# Can one hold to both WCF & LBCF



## NB3K (May 28, 2011)

I know this may seem like a dumb question, I hold to the WCF, but I hold to believer's baptism also. I was glancing over the "Tabular Comparison" of the two, namely because I am a baptist and thought that maybe I would be more LBCF, but I see that the LBCF doe not hold to the reprobate being foreordained to eternal death. But at the same time there are things that the LBCF state that I whole heartedly agree with that the WCF does not state.

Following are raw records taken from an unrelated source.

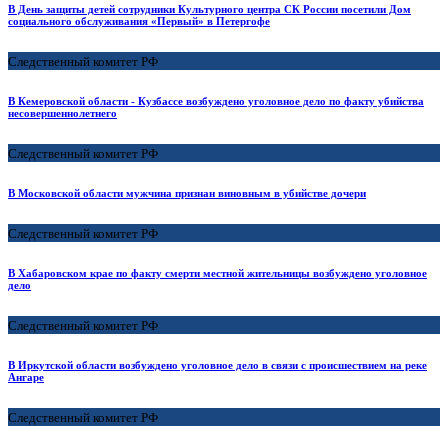
В День защиты детей сотрудники Культурного центра СК России посетили Дом
социального обслуживания «Первый» в Петергофе
Следственный комитет РФ
В Кемеровской области - Кузбассе возбуждено уголовное дело по факту убийства
несовершеннолетнего
Следственный комитет РФ
В Московской области мужчина признан виновным в убийстве дочери
Следственный комитет РФ
В Хабаровском крае по факту смерти местной жительницы возбуждено уголовное
дело
Следственный комитет РФ
В Иркутской области возбуждено уголовное дело в связи с происшествием на реке
Ангаре
Следственный комитет РФ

My question is can one hold to both without being in hypocrisy?


----------



## Notthemama1984 (May 28, 2011)

NO


----------



## PuritanCovenanter (May 28, 2011)

I appreciate both. There are things that are stated better in the WCF in my estimation. I am still a credo Baptist. So I believe there are things that are stated more biblically in the LBCF. Now as far as subscription to one or the other the answer the two do not have agreement concerning ecclesiology nor the sacrament (or ordinance) of baptism.


----------



## Edward (May 28, 2011)

NB3K said:


> Can one hold to both WCF & LBCF



Depends on what you mean by 'hold to'. One would need to take significant exceptions to each. Your views on the sacraments should certainly bar you from holding office in a Presbyterian church, and would bar you from membership in some. One certainly couldn't subscribe to both at the same time.


----------



## NB3K (May 28, 2011)

Chaplainintraining said:


> NO



But it is acceptable for one to hold believer's baptisim and at the same time ascribe to the WCF as I have done.


----------



## Notthemama1984 (May 28, 2011)

NB3K said:


> Chaplainintraining said:
> 
> 
> > NO
> ...


 
You can believe whatever you want, but that does not mean you subscribe to anything.


----------



## JonathanHunt (May 28, 2011)

You don't subscribe to the WCF. Unless the expression has the meaning 'I agree with some of the WCF'. Which it doesn't!

Don't worry about it, though. I would recommend that you, as a credobaptist, subscribe to the LBCF and leave it there. You may appreciate some sections of the WCF and hold to them, but you can't 'subscribe' to it.


----------



## Pilgrim (May 28, 2011)

No. 

You cannot hold to believers baptism (or antipaedobaptism as Joshua would prefer it to be termed) and subscribe to the WCF. Indeed, the WCF says at 28.5 that to neglect or "contemn" baptism is a "great sin." The term baptism ("this ordinance") there includes infant baptism. Did that part perhaps escape your notice? 

I suppose you could pick and choose selections from the WCF, the 1689, the Savoy and any other confession and make your own. But at that point it would be your confession and not one of the historic confessions. I have known some Baptists who have cobbled together their own confession by coming up with some of their own material and using parts of other confessions or statements of faith. 

Of course, many erstwhile Reformed Presbyterians and Baptists in practice do not believe whole chapters of their confessions e.g. the 2nd and 4th commandments. In the somewhat loose PCA you can be a church member while maintaining baptistic convictions. But you cannot serve as an officer and cannot publicly oppose paedobaptism as that would necessarily be divisive.


----------



## torstar (May 28, 2011)

Joshua said:


> One *MUST* hold to "Believer's Baptism" in order to agree with the Westminster Confession. It's not optional.


 

Not fair, Joshua.

But much appreciated.


----------



## C. M. Sheffield (May 28, 2011)

NB3K said:


> But it is acceptable for one to hold believer's baptisim and at the same time ascribe to the WCF as I have done.



You are either confused as to the contents of the respective confessions, or to the definition of "subscription." Notwithstanding, there is a reason for the two separate confessions, and by extension, a reason for the two separate groups - Presbyterian and Baptist. The reason the Baptists chose to employ the WCF & Savoy as their starting point was to illustrate the profound affinity we share with our Reformed brethren. However, their are substantial and consequential differences as well. And for that reason, the Baptist Confession was framed to articulate the distinctive convictions of men like yourself. So hold fast the confession of your faith with all due deference to the illustrious Westminster heritage which we as Reformed Baptists to a great degree are indebted.


----------



## NB3K (May 29, 2011)

Pilgrim said:


> The term baptism ("this ordinance") there includes infant baptism. Did that part perhaps escape your notice?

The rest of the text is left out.